Сегодня застрелили моего друга. А меня увезли куда-то в товарном вагоне.
Господи, какой век на дворе – ведь не мрачное средневековье? Век прогресса и просвещения, так что же это?
Было ясное и слегка морозное утро, центр города. Когда нас вывели на улицу, прохожие оборачивались, дергали друг друга за рукава, показывали на нас пальчиками, некоторые даже смеялись. Правда, были и такие, кто стоял, словно окаменев.
Нас было около 50-ти человек – мужчин, женщин, детей, стариков. Рядом с нами шли немецкие солдаты в приятной зеленоватой форме. Карабины в руках, а у офицера – пистолет-пулемет, МП-40. У них на поясах болтались штыки и противогазы в цилиндрических железных коробках. Ребристые такие. Плюс фляги, обшитые войлоком, и сверху – крышка, которую можно использовать как кружку. Черная краска на крышках фляг была потерта – вообще-то все выглядело довольно буднично.
Если бы не то, что одного из нас сейчас застрелят. А остальных, видимо, позже.
Сказали, что перевезут нас в другое место. Нет, еще раньше нам говорили, что мы – особенные, и нам нужно иметь внешний отличительный признак – звезду, нарисованную на повязке. Звезду Давида. А потом нас собрали в одном месте и объяснили, что для нашего же блага нас перевозят на жительство в другое место. Там нам будет удобнее, светлее и лучше.
Помню, как я шел в окружении трех немцев по коридору здания с высокими потолками. Рядом, в соседнем зале, пели дети. Все остальные будут продолжать жить, кроме, возможно, меня. Дети будут также петь.
Вот только меня не будет.
На мне было теплое коричневое пальто с большим отложным воротником. Я надеялся на толстые носки, но они мне мало помогли – мы потом долго стояли на морозе, и от топтания на одном месте было почему-то холодно, даже при минус пяти.
Нас собрали в небольшом одесском дворике.
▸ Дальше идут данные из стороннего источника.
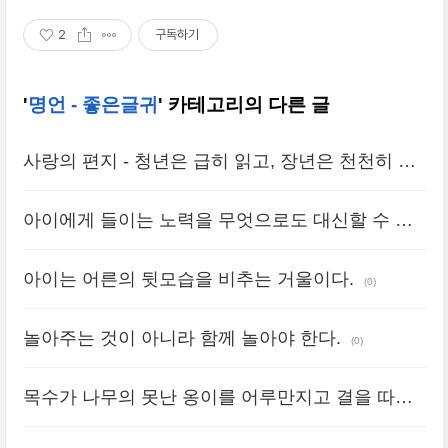
2
구독하기
'
명언 - 좋은글귀
' 카테고리의 다른 글
사랑의 편지 - 청년은 급히 읽고, 장년은 천천히 읽
고, 노년은 다시 읽는다.
(0)
아이에게 들이는 노력을 무엇으로도 대신할 수 없
다.
(0)
아이는 어른의 뒷모습을 비추는 거울이다.
(0)
놀아주는 것이 아니라 함께 놀아야 한다.
(0)
목수가 나무의 못난 옹이를 어루만지고 결을 따라
다듬듯이 아이를 키우는 일도 이와 같다.
(0)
Стены были обшарпаны, снег лежал вокруг, мимо одного из немцев пролетел отвалившийся кусок штукатурки с карниза крыши. Слишком уж обыденно все выглядело в этот день. Обычный дворик. Мы стояли в три ряда, а немцы – в один ряд перед нами. Мы мерзли, немцы, по-моему, тоже. Долго ждали чего-то или кого-то. Через какое-то время во двор вышел высокий худой офицер в кожаном плаще и прошелся перед нашим строем.
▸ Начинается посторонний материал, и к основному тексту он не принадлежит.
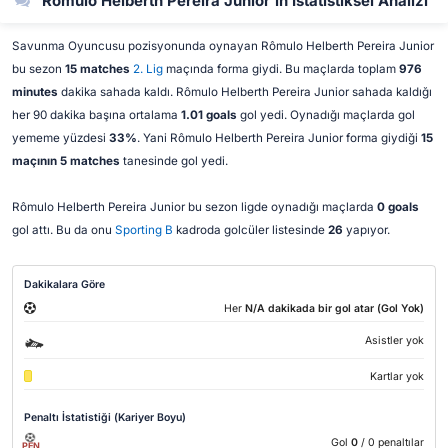
Rômulo Helberth Pereira Junior'in İstatistiksel Analizi
Savunma Oyuncusu pozisyonunda oynayan Rômulo Helberth Pereira Junior
bu sezon
15 matches
2. Lig
maçında forma giydi. Bu maçlarda toplam
976
minutes
dakika sahada kaldı. Rômulo Helberth Pereira Junior sahada kaldığı
her 90 dakika başına ortalama
1.01 goals
gol yedi. Oynadığı maçlarda gol
yememe yüzdesi
33%
. Yani Rômulo Helberth Pereira Junior forma giydiği
15
maçının 5 matches
tanesinde gol yedi.
Rômulo Helberth Pereira Junior bu sezon ligde oynadığı maçlarda
0 goals
gol attı. Bu da onu
Sporting B
kadroda golcüler listesinde
26
yapıyor.
Dakikalara Göre
Her
N/A dakikada bir gol atar (Gol Yok)
Asistler yok
Kartlar yok
Penaltı İstatistiği (Kariyer Boyu)
Gol
0
/ 0 penaltılar
PEN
Нас предупредили, что мы, как низшие существа, не можем смотреть высшему существу, офицеру вермахта, в глаза. Мы имеем право смотреть только в землю перед собой. А если божество в кожаном плаще обратится к тебе, ничтожному, то ты должен немедля снять головной убор и все так же смотреть вниз. Мы так и поступали, зачем дразнить гусей с карабинами в лапках.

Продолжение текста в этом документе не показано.